ReplyDeleteBernanke then made the problem worse when he aggressively debased the currency in a vain attempt to halt the subprime and credit implosion. This sent the dollar cratering below multi decade support (80) for the first time in history.
It wasn't until that break that oil which was just moving up in a long term bull market quickly turned into a massive parabolic move. As a direct result of Bernanke's foolhardy attempts to halt the credit market implosion.
Read your history no bubble has ever formed without easy money.
Read my last couple of sentences.
ReplyDeleteEasy access to credit (money) is what I'm referring to.

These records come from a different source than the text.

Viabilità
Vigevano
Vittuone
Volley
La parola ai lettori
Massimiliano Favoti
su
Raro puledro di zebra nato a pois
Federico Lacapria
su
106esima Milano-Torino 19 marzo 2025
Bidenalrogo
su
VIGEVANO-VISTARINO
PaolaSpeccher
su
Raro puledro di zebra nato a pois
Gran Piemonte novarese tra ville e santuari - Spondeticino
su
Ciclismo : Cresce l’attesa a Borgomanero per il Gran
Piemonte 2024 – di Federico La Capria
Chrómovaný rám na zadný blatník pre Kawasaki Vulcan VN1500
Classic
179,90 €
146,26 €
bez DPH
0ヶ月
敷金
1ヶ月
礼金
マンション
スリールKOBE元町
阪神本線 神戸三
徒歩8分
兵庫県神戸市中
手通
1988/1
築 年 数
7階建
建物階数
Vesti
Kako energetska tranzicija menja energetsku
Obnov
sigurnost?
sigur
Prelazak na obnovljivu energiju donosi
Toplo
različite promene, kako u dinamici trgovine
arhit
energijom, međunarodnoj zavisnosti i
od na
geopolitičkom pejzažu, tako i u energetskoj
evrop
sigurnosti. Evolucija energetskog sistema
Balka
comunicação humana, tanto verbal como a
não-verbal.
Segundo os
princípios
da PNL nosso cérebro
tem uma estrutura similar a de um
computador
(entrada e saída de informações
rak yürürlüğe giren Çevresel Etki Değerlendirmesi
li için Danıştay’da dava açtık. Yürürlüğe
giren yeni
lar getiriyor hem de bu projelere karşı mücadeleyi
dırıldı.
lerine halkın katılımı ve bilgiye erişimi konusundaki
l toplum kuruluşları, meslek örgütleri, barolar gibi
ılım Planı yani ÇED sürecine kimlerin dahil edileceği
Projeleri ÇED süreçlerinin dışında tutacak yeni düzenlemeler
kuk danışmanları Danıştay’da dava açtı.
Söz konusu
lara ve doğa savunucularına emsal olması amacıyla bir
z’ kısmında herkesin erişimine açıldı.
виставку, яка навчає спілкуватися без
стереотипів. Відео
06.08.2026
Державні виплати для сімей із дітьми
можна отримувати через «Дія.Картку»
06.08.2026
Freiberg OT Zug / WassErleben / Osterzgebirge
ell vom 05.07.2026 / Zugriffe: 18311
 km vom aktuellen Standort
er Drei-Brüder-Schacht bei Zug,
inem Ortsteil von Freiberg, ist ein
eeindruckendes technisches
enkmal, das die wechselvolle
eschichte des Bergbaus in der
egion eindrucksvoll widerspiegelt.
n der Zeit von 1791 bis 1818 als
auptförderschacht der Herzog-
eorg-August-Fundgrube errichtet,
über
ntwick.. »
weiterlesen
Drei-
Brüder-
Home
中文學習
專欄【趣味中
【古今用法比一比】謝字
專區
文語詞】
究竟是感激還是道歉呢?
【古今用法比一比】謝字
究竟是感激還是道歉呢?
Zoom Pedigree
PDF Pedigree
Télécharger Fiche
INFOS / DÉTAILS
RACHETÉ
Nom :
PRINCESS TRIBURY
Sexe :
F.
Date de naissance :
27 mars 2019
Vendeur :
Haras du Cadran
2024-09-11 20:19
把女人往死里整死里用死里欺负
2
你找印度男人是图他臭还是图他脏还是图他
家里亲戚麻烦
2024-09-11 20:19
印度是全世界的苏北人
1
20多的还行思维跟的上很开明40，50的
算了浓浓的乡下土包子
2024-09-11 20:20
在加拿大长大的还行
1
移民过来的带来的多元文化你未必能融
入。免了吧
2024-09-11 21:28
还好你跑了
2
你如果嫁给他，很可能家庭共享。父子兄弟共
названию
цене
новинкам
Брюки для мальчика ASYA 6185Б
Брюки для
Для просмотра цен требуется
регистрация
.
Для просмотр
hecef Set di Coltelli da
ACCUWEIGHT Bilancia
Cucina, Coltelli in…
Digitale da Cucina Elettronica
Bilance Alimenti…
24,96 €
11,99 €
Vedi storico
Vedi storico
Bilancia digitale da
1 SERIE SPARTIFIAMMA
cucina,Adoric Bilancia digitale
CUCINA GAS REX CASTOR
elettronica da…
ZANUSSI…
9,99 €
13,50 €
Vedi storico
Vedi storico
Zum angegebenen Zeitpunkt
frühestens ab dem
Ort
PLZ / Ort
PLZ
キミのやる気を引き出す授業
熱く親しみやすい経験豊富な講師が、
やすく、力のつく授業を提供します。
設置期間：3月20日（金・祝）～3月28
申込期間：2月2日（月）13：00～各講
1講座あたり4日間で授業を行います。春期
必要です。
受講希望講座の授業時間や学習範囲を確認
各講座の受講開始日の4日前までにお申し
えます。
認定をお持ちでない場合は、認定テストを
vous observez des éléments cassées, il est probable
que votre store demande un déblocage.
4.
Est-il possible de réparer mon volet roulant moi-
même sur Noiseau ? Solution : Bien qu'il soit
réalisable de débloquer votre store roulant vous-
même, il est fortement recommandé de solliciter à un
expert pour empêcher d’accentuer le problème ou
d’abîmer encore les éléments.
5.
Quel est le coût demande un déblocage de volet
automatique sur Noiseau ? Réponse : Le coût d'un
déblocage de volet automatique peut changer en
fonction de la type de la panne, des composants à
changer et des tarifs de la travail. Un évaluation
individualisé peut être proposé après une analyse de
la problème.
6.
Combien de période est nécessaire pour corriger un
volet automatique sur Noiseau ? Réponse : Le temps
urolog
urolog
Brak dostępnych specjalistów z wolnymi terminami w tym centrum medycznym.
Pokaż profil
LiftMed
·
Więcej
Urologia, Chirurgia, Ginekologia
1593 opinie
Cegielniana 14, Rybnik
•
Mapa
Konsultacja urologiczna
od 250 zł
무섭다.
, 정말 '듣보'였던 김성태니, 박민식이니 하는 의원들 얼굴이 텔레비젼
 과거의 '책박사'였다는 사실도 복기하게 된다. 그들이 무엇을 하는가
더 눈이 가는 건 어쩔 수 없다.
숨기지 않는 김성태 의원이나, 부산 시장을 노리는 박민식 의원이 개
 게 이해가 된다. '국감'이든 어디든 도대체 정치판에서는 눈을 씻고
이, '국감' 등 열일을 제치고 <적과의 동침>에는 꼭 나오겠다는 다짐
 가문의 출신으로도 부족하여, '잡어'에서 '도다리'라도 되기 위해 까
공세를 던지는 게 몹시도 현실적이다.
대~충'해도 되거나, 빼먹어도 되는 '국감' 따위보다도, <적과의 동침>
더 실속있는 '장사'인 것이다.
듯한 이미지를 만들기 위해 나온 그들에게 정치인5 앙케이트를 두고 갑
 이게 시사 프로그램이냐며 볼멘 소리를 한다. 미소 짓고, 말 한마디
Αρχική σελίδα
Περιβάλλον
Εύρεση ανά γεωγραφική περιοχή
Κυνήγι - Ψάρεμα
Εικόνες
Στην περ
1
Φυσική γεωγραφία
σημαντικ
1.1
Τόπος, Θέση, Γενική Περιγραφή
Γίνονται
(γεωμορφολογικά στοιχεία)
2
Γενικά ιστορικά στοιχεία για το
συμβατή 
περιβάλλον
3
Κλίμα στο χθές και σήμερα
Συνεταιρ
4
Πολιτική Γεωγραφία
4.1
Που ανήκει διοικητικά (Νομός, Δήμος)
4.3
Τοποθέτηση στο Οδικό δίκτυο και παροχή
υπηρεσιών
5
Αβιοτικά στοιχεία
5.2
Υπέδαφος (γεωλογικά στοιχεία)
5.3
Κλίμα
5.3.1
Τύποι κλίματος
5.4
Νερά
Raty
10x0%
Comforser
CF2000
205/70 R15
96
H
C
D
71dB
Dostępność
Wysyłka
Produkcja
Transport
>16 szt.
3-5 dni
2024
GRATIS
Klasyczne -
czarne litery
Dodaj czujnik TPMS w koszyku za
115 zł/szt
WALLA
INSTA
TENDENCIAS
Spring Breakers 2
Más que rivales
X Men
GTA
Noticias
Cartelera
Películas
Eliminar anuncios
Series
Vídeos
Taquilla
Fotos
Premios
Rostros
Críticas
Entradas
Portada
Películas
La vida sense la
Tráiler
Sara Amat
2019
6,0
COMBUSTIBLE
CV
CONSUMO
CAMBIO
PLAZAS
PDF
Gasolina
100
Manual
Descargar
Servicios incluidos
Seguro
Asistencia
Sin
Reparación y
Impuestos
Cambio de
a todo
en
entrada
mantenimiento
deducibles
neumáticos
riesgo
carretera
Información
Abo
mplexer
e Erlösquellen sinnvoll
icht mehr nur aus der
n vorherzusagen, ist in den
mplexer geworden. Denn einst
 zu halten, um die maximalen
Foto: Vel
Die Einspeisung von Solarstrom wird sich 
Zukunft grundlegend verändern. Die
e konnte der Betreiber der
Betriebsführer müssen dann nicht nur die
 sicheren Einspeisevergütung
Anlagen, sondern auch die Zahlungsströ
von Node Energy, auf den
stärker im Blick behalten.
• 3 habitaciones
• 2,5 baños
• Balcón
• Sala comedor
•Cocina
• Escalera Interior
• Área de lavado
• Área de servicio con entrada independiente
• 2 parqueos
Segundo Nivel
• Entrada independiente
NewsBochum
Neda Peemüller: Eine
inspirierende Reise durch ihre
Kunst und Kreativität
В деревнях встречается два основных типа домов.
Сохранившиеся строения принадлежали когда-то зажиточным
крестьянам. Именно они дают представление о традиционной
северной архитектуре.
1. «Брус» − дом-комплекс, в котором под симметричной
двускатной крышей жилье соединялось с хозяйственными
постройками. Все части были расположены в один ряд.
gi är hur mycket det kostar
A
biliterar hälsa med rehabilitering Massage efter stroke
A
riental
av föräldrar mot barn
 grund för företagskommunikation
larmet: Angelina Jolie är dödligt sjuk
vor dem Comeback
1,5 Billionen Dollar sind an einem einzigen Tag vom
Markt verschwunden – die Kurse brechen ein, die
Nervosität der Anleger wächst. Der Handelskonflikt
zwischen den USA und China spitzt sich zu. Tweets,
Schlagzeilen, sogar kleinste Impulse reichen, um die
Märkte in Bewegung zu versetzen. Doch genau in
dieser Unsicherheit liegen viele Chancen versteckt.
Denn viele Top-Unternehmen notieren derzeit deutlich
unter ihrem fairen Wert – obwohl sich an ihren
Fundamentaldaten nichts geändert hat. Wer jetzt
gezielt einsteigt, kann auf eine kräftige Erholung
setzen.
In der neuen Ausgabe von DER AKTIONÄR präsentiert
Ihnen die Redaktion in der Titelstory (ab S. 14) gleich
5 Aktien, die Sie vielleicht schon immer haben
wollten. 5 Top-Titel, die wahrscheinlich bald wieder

When banks don't think twice about giving you cash... as what happened prior to August 2007.
I think by "easy money" you're trying to imply that low rates and unlimited QE can lead to dollar collapse, asset bubbles, etc.
At the minimum, you need reasonably lax bank lending standards to cause these problems you keep talking about.
That's simply not happening.
It's clear as day to me that rock bottom rates and all the money printing in the world won't force people to buy stuff or speculate in stuff.
I know my history.
In my neck of the woods when rates were double digits in the early 80's, there was a massive stock market bubble in a country called Kuwait, an ass crack of a country that saw its stock market value reach a truly astronomical level (a couple of hundred billion dollars in THOSE days, 1982 when Kuwaits GDP in a previous oil bull market was 21 billion dollars).
The whole bubble was based on post dated checks, a parallel credit system that began some 10 years before the bubble exploded.
Kuwait was an extreme bubble, but
the same thing is happening in China where official central banking policies are HELPLESS in controlling rampant speculation because of the underground shadow lending going on.
Gary, you focus too much on Ben Bernanke in your fundamental story to justify a gold bull.
The other thing is what currency crises are you talking about in Euro or forthcoming in the Dollar?
Currency crises are what happen in developing countries with devastating effect.
The lower Euro stimulated Germany's economy recently.
Gary you attribute too much importance to monetary policy.
Outside Canada, Oz and the East ex Japan credit standards are so tight now that you can forget about whatever you're talking about (inflation).
Nope I meant easy credit. A credit bubble and asset bubble go hand in hand.
ReplyDeleteBut QE is essentially the same thing. The Fed prints money and gives it away to someone. In the current case it is the financial institutions who then plow it into asset markets.